New research has revealed how the famous tumor suppressor gene p53 is surprisingly critical for development of the neural tube in female embryos. This is important because healthy development of the neural tube is needed for the brain and the spinal cord to form properly.
The study, published in the journal Cell Reports, explained p53's involvement in a molecular process specific to females called 'X chromosome inactivation'. The new findings helped to clarify why females are significantly more likely than males to be born with neural tube birth defects, such as spina bifida.
The collaborative teams were surprised to discover how the gene p53, famous throughout scientific literature and history for its role in protecting us from cancer, also played a pivotal role in healthy neural tube development.
The research showed how p53 influenced the function of genes required for fostering the production of healthy neural tube cells in the female embryo. The female p53−/− embryonic neural tube samples showed fewer cells with inactive X chromosome markers Xist and H3K27me3 and a concomitant increase in biallelic expression of the X-linked genes, Huwe1 and Usp9x. Decreased Xist and increased X-linked gene expression was confirmed by RNA sequencing. Moreover, authors found that p53 directly bound response elements in the X chromosome inactivation center (XIC).
"Healthy development is a very precise and precariously balanced process. p53 helps with this balancing act in the female embryo by producing normal levels of Xist RNA, part of an intricate molecular process important for X chromosome inactivation. This in turn leads to healthy neural tube development. Simply put, healthy neural tube development in the female embryo requires the help of p53,"the senior author said.
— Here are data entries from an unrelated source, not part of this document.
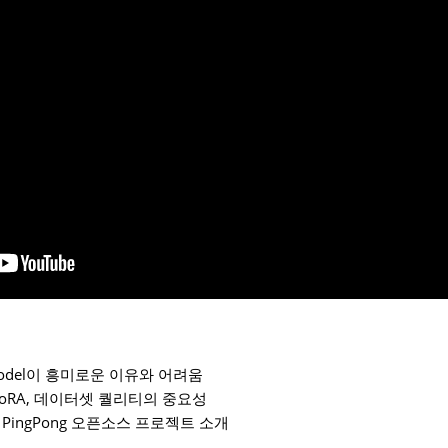
ge Model이 흥미로운 이유와 어려움
ca-LoRA, 데이터셋 퀄리티의 중요성
t 및 PingPong 오픈소스 프로젝트 소개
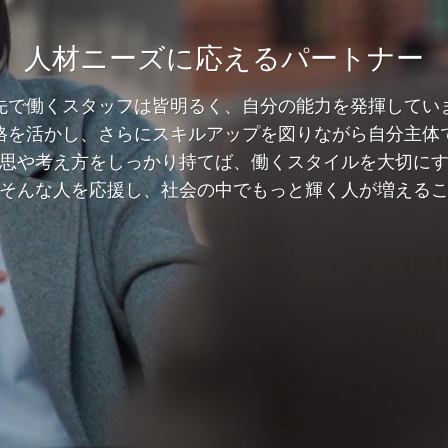
人材ニーズに応えるパートナー
先で働くスタッフは皆明るく、自分の能力を発揮してい
格を活かし、さらにスキルアップを図りながら自分主体
思や考え方をしっかり持てば、働くスタイルを大切に
そんな人を応援し、社会の中でもっと輝く人が増える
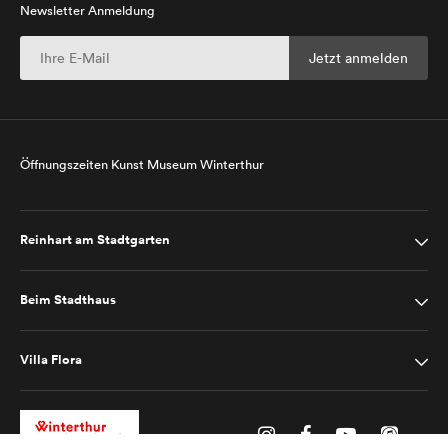
Newsletter Anmeldung
Öffnungszeiten Kunst Museum Winterthur
Reinhart am Stadtgarten
Beim Stadthaus
Villa Flora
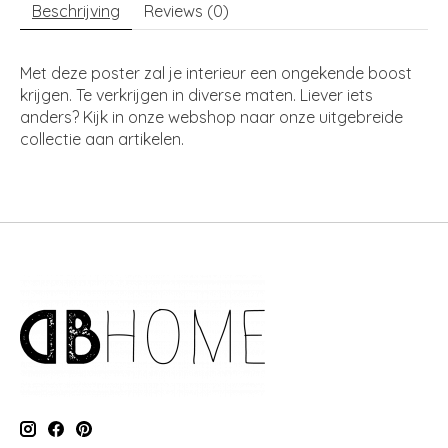
Beschrijving
Reviews (0)
Met deze poster zal je interieur een ongekende boost
krijgen. Te verkrijgen in diverse maten. Liever iets
anders? Kijk in onze webshop naar onze uitgebreide
collectie aan artikelen.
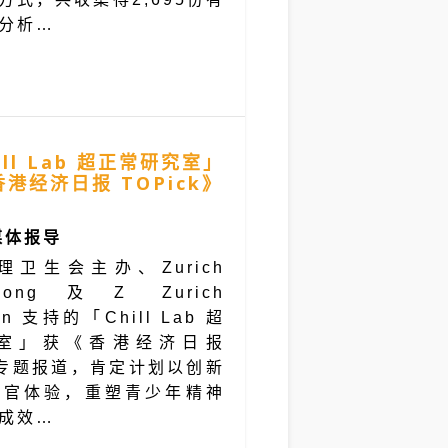
分析…
ll Lab 超正常研究室」
港经济日报 TOPick》
媒体报导
卫生会主办、Zurich
Kong及Z Zurich
ion 支持的「Chill Lab 超
室」获《香港经济日报
k》专题报道，肯定计划以创新
感官体验，重塑青少年精神
成效…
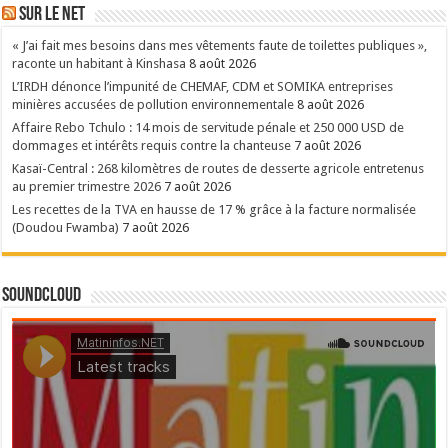
Sur le NET
« J’ai fait mes besoins dans mes vêtements faute de toilettes publiques »,
raconte un habitant à Kinshasa
8 août 2026
L’IRDH dénonce l’impunité de CHEMAF, CDM et SOMIKA entreprises
minières accusées de pollution environnementale
8 août 2026
Affaire Rebo Tchulo : 14 mois de servitude pénale et 250 000 USD de
dommages et intérêts requis contre la chanteuse
7 août 2026
Kasaï-Central : 268 kilomètres de routes de desserte agricole entretenus
au premier trimestre 2026
7 août 2026
Les recettes de la TVA en hausse de 17 % grâce à la facture normalisée
(Doudou Fwamba)
7 août 2026
SoundCloud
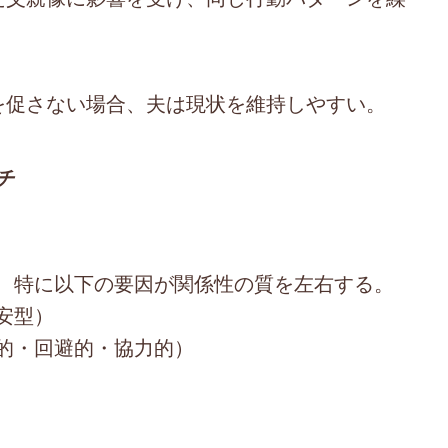
化を促さない場合、夫は現状を維持しやすい。
チ
、特に以下の要因が関係性の質を左右する。
安型）
的・回避的・協力的）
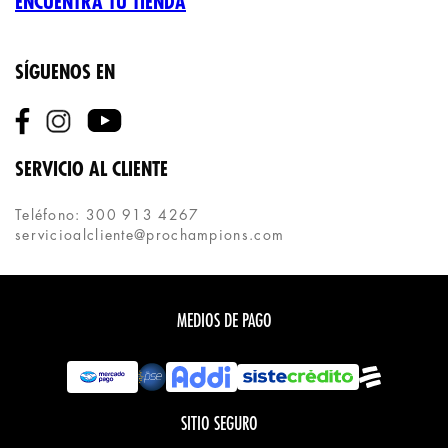
ENCUENTRA TU TIENDA
SÍGUENOS EN
SERVICIO AL CLIENTE
Teléfono: 300 913 4267
servicioalcliente@prochampions.com
MEDIOS DE PAGO
SITIO SEGURO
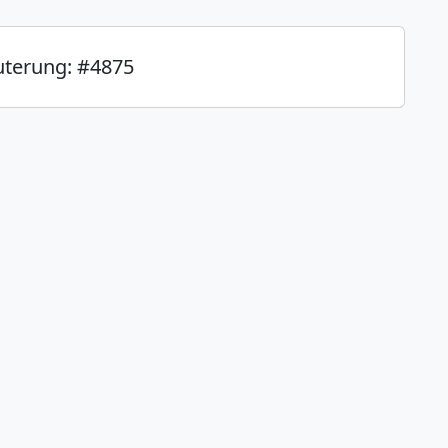
uterung: #4875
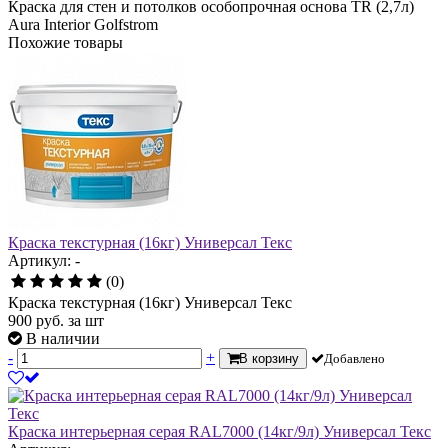
Краска для стен и потолков особопрочная основа TR (2,7л)
Aura Interior Golfstrom
Похожие товары
Краска текстурная (16кг) Универсал Текс
Артикул: -
(0)
Краска текстурная (16кг) Универсал Текс
900
руб.
за шт
В наличии
-
+
В корзину
Добавлено
Краска интерьерная серая RAL7000 (14кг/9л) Универсал Текс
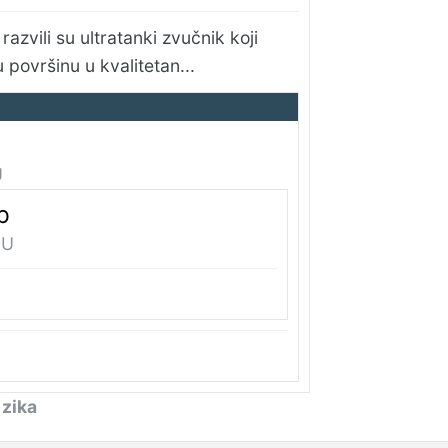
razvili su ultratanki zvučnik koji
 površinu u kvalitetan...
U
b
DU
zika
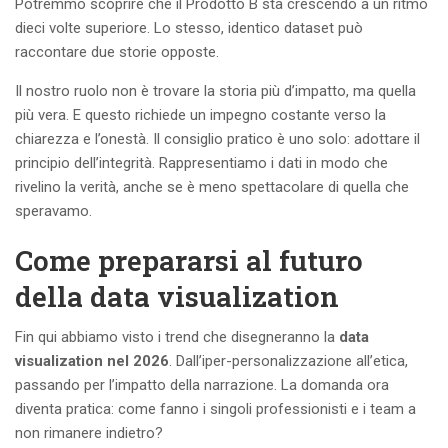
Potremmo scoprire che il Prodotto B sta crescendo a un ritmo
dieci volte superiore. Lo stesso, identico dataset può
raccontare due storie opposte.
Il nostro ruolo non è trovare la storia più d’impatto, ma quella
più vera. E questo richiede un impegno costante verso la
chiarezza e l’onestà. Il consiglio pratico è uno solo: adottare il
principio dell’integrità. Rappresentiamo i dati in modo che
rivelino la verità, anche se è meno spettacolare di quella che
speravamo.
Come prepararsi al futuro
della data visualization
Fin qui abbiamo visto i trend che disegneranno la
data
visualization nel 2026
. Dall’iper-personalizzazione all’etica,
passando per l’impatto della narrazione. La domanda ora
diventa pratica: come fanno i singoli professionisti e i team a
non rimanere indietro?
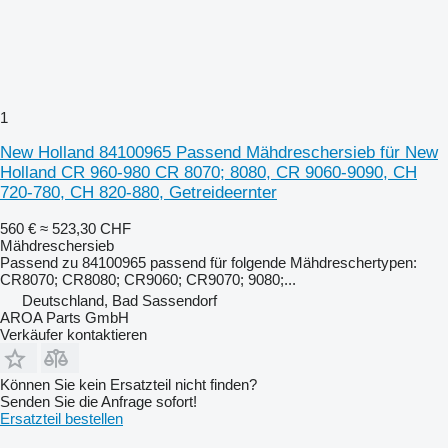
1
New Holland 84100965 Passend Mähdreschersieb für New
Holland CR 960-980 CR 8070; 8080, CR 9060-9090, CH
720-780, CH 820-880, Getreideernter
560 €
≈ 523,30 CHF
Mähdreschersieb
Passend zu 84100965 passend für folgende Mähdreschertypen:
CR8070; CR8080; CR9060; CR9070; 9080;...
Deutschland, Bad Sassendorf
AROA Parts GmbH
Verkäufer kontaktieren
Können Sie kein Ersatzteil nicht finden?
Senden Sie die Anfrage sofort!
Ersatzteil bestellen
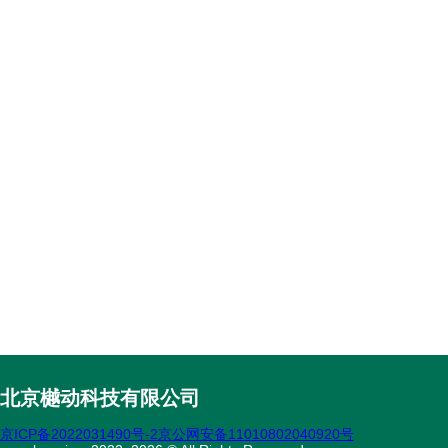
北京樾动科技有限公司
京ICP备2022031490号-2
京公网安备11010802040920号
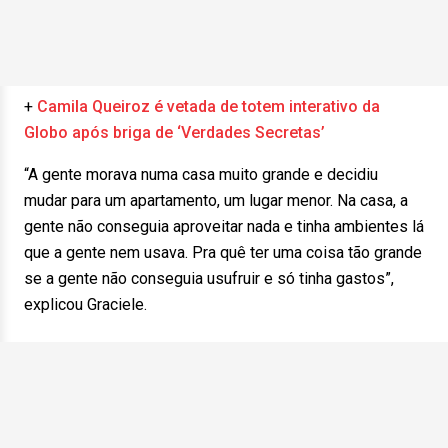
+
Camila Queiroz é vetada de totem interativo da
Globo após briga de ‘Verdades Secretas’
“A gente morava numa casa muito grande e decidiu
mudar para um apartamento, um lugar menor. Na casa, a
gente não conseguia aproveitar nada e tinha ambientes lá
que a gente nem usava. Pra quê ter uma coisa tão grande
se a gente não conseguia usufruir e só tinha gastos”,
explicou Graciele.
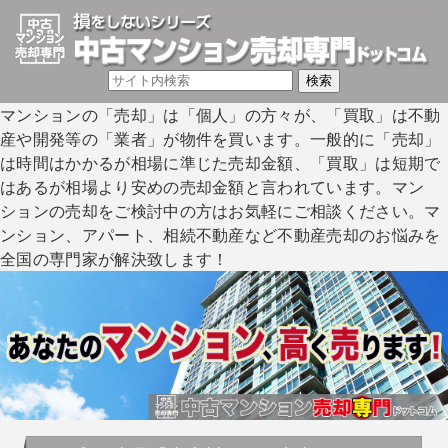
マンションの「売却」は「個人」の方々が、「買取」は不動
産や開発等の「業者」が物件を買います。一般的に「売却」
は時間はかかるが相場に準じた売却金額、「買取」は短期で
はあるが相場より安めの売却金額と言われています。マン
ションの売却をご検討中の方はお気軽にご相談ください。マ
ンション、アパート、相続不動産など不動産売却のお悩みを
全国の専門家が解決致します！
Another author said the study confirmed a long-standing theory that females had an additional risk factor for neural tube defects and that a breakdown in the associated X chromosome inactivation process could help to explain why females were more likely than males to have neural tube-related birth defects.
"Females have two copies of the 'X' sex chromosome, while males only have one copy. In order to maintain health in females, one of these X chromosomes must be inactivated in cells early on during development. If this inactivation does not occur efficiently, the neural tube will not form properly. Previous research indicated that p53 played a role in normal neural tube development, but it had never been shown exactly how this worked until now," the author said.